Greece offer lifts hopes for debt deal this week

Greece’s international lenders raised hopes for a vital bailout agreement this week to save Athens from default and a possible euro exit, despite warning no deal was likely at an emergency summit on Monday.

Eurozone leaders were cautiously optimistic about the eleventh-hour reform proposals from Greece as they met Prime Minister Alexis Tsipras in Brussels, even if finance ministers failed to make a breakthrough earlier in the day.

Athens stocks closed up 9.0 percent and Europe’s main markets all surged on hope of an end to the five-month standoff between the leftist Greek government and its EU-IMF creditors before a deadline on June 30.

“It is a welcome step and a step in a positive direction, so I think it is also an opportunity to get that deal later this week”, said Jeroen Dijsselbloem, the head of the Eurogroup of eurozone finance ministers.

The Dutch hardliner said however that more work was needed and the Eurogroup would probably have to meet again later this week, before another summit of all 28 EU leaders on Thursday.

EU President Donald Tusk said the proposals were the “first real proposals for many weeks” from the Greek government which has resisted calls by creditors for further cuts to pensions and changes to VAT.

But Tusk warned of the consequences of failure, with Greece at risk of defaulting on a 1.5-billion-euro ($1.7-billion) IMF payment on June 30 if it fails to get a deal to extend its international bailout by the same day.

– ‘Uncontrollable Grexident’ –

“The most important thing is that the leaders take full responsibility for the political process to avoid the worst case scenario, which means uncontrollable, chaotic ‘Grexident’,” Tusk said, using the term for a failure to prevent Greece leaving the euro.

The Greek proposals sent to Brussels overnight were a last-ditch bid to unlock the final 7.2 billion euro tranche of its international bailout, which creditors have refused to release unless Greece agrees to more austerity measures.

Greece needs the money to pay the International Monetary Fund, one of its three bailout monitors along with the European Commission and European Central Bank.

French President Francois Hollande said there had been “improvements even if not everything is in order” but there was no chance of a deal at the summit, called specially by Tusk.

German Chancellor Angela Merkel made the mood even cooler than the rainy Brussels weather, ruling out a deal because of the failure of the finance ministers to make progress earlier.

“There is no basis for a decision.

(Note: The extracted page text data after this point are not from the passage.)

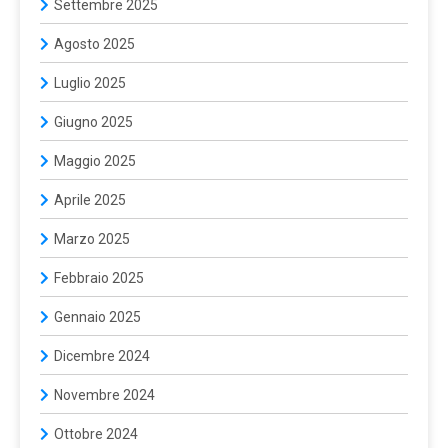
Settembre 2025
Agosto 2025
Luglio 2025
Giugno 2025
Maggio 2025
Aprile 2025
Marzo 2025
Febbraio 2025
Gennaio 2025
Dicembre 2024
Novembre 2024
Ottobre 2024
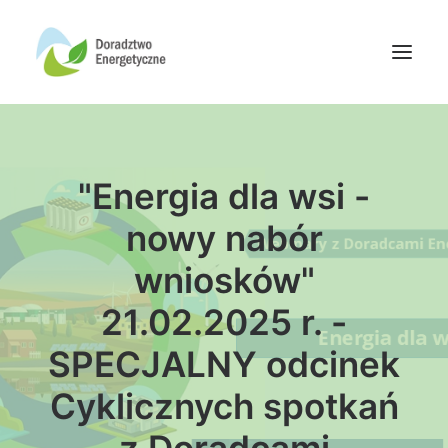
Oferta doradców
"Energia dla wsi -
Aktualności
Wydarzenia
nowy nabór
Oferta finansowania
wniosków"
Wiedza
21.02.2025 r. -
Media
SPECJALNY odcinek
Kontakt
Cyklicznych spotkań
Wyszukiwanie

This can only be a consultative summit,” she said in a curt statement to reporters.

Tsipras also met IMF chief Christine Lagarde and ECB head Mario Draghi before the leaders’ summit.

Growing fears of a bank run in Greece amid a huge outflow in deposits prompted the ECB on Monday to inject more emergency funding into Greek banks to cover withdrawals.

– Greeks hope for deal –

Tsipras was elected in January promising to end five years of austerity caused by bailouts, and his office said Monday the new offer still refused to make concessions on key red lines, including on budget targets, pensions and increasing the VAT on electricity.

“We’re here to conclude a viable economic accord,” Tsipras said as he arrived in Brussels.

His economy minister Giorgos Stathakis told the BBC that Greece’s creditors had broadly accepted the proposals, which included new taxes on businesses and the wealthy but not pension cuts.

He added that he expected a “very positive communique” from the eurozone summit, although Brussels officials said no such statement was expected.

Several demonstrations backing Greece’s stand against more austerity measures were held in European capitals including Brussels, Berlin, Rome and Paris over the weekend.

Failing a deal, Greece is likely to miss the IMF payment of around 1.5 billion euros, setting up a potentially chaotic “Grexit” from the eurozone, which Greece’s central bank has said could also see it cast out of the EU.

The EU’s involvement in Greece’s bailout, which was to provide 240 billion euros in loans in exchange for drastic austerity measures and reforms, runs out at the end of this month, but IMF support is scheduled to continue to March 2016.